Hi Folks,
As part of our custom javascript event ( trackSelfDescribingEvent ) we wanted to configure “AVRO” file format. This way Javascript analytics pixel takes care of AVRO serialization to s3 location. any further downstream ETLs, Enrichment, Storage directly work on AVRO format.
Any idea how to create custom JSON schema for an AVRO data set & how to implement as part of Javascript part ??
At the moment all of our trackers only support JSON to express self-describing events and custom contexts. We are starting some work to understand how we can automatically translate JSONs (based on their JSON Schemas) to Avro, but this would only occur initially very downstream of the original collection.

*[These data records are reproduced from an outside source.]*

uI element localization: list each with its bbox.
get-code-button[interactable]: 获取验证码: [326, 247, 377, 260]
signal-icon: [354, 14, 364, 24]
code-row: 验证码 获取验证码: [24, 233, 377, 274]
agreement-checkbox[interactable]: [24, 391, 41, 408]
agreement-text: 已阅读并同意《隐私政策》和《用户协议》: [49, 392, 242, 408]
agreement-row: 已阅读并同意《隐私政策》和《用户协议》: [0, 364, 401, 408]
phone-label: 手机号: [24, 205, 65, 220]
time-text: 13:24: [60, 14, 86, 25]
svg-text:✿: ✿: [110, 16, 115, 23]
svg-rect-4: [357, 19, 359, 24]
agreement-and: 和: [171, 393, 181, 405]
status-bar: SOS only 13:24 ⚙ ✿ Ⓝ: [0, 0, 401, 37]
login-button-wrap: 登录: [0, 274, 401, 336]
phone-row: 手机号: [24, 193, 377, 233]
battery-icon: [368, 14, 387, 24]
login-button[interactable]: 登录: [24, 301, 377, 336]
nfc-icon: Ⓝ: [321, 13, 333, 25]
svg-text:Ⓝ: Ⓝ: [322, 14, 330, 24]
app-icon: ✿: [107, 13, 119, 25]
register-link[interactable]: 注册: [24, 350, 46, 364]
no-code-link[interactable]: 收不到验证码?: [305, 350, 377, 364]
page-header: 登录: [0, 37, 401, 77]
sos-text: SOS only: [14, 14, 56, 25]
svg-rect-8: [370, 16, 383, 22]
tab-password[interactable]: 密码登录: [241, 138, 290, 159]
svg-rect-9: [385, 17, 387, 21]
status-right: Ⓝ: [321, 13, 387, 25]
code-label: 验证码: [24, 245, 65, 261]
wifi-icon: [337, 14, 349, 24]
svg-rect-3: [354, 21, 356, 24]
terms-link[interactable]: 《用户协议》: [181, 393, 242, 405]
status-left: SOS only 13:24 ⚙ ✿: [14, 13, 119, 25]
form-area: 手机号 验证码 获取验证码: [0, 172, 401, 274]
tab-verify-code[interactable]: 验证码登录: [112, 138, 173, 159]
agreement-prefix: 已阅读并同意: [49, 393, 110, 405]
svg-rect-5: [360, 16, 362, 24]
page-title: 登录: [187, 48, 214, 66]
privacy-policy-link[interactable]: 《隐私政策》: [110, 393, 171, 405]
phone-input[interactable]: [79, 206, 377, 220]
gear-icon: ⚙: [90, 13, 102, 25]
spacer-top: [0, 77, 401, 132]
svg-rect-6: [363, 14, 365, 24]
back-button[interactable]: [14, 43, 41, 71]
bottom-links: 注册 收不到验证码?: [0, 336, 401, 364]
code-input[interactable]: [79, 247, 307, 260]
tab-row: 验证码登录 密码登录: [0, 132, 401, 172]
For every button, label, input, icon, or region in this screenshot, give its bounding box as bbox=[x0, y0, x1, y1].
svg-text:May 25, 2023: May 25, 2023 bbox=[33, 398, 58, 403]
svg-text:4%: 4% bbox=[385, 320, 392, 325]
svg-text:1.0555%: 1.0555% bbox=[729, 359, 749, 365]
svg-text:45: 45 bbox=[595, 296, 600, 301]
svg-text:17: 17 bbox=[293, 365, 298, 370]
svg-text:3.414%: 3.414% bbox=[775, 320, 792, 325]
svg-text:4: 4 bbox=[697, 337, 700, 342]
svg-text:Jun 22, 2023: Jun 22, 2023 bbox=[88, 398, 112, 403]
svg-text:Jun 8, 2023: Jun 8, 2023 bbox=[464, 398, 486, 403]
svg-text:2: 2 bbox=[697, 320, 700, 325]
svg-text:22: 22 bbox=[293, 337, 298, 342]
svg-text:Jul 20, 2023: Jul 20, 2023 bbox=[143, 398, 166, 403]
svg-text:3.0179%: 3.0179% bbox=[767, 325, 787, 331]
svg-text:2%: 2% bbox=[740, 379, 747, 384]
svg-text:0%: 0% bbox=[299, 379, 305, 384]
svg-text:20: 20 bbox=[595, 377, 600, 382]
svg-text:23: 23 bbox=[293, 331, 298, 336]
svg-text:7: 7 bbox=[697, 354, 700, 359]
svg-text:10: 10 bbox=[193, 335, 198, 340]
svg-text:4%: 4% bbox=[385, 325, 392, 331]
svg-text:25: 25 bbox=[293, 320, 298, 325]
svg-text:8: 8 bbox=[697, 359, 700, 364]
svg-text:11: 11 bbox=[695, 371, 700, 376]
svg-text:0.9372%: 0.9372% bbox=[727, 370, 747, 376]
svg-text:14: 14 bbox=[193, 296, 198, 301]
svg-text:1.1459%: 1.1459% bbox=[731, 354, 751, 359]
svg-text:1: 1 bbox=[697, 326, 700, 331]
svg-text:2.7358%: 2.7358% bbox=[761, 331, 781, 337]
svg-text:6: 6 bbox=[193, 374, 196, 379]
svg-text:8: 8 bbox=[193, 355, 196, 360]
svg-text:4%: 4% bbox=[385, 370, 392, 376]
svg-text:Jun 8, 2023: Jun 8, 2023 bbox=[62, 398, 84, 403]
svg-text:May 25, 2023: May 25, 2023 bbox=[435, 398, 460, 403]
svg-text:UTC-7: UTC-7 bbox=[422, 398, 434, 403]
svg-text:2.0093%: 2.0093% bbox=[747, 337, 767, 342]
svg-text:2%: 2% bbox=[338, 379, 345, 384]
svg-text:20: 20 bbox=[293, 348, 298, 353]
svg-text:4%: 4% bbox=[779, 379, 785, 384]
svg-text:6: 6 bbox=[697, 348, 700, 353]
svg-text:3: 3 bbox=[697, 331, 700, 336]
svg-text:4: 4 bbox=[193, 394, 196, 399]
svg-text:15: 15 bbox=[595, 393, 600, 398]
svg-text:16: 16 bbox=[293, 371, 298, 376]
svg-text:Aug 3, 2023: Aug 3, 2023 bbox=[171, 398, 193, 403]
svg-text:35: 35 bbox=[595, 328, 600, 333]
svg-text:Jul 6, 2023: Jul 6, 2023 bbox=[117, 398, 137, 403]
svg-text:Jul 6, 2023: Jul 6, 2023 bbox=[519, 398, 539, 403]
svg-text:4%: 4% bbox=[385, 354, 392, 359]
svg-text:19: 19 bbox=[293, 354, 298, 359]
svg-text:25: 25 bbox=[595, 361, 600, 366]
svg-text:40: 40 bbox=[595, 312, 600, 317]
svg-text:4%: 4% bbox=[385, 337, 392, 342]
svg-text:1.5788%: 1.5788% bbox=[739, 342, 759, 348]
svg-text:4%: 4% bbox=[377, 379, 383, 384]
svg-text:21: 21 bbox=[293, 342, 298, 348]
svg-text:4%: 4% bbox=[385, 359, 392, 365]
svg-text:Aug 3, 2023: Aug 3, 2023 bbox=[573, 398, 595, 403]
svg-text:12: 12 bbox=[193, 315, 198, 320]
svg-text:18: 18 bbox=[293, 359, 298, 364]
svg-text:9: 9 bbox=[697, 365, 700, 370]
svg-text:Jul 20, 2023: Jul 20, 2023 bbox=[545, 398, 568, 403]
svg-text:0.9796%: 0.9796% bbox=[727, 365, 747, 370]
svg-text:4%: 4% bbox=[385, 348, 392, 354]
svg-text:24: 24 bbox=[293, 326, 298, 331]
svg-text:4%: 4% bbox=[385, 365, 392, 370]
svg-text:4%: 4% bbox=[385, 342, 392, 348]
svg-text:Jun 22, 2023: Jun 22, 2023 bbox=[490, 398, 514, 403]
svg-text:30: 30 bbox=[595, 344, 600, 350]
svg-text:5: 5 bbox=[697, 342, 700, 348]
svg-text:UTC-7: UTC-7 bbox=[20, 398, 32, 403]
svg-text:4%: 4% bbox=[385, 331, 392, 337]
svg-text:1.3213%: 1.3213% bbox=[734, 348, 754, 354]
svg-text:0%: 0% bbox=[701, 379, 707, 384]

Moving Avro upstream into the trackers is an interesting idea - I see a few challenges with it:
Avro binary is basically impossible for non-data-engineers to successfully generate
Avro JSON is not well-supported in most programming languages
Avro JSON has a few sharp edges which could trip up an engineer (e.g. handling of union types)
More deeply, even if we did support Avro from trackers onwards, I don’t think it would solve your problem, because Snowplow enriched events are hard to represent in Avro (or Protobuf or Thrift - basically any “strict” schema technology). The Snowplow enriched event is very heterogenous: a given event can contain 10 or 20 discrete entities, all independently versioned.
This means that, if you sent in your self-describing event as Avro, you would easily not gain “any further ETLs, Enrichment, Storage directly work[ing] on AVRO format” for free.
Sorry the answer isn’t more positive. Interesting idea though!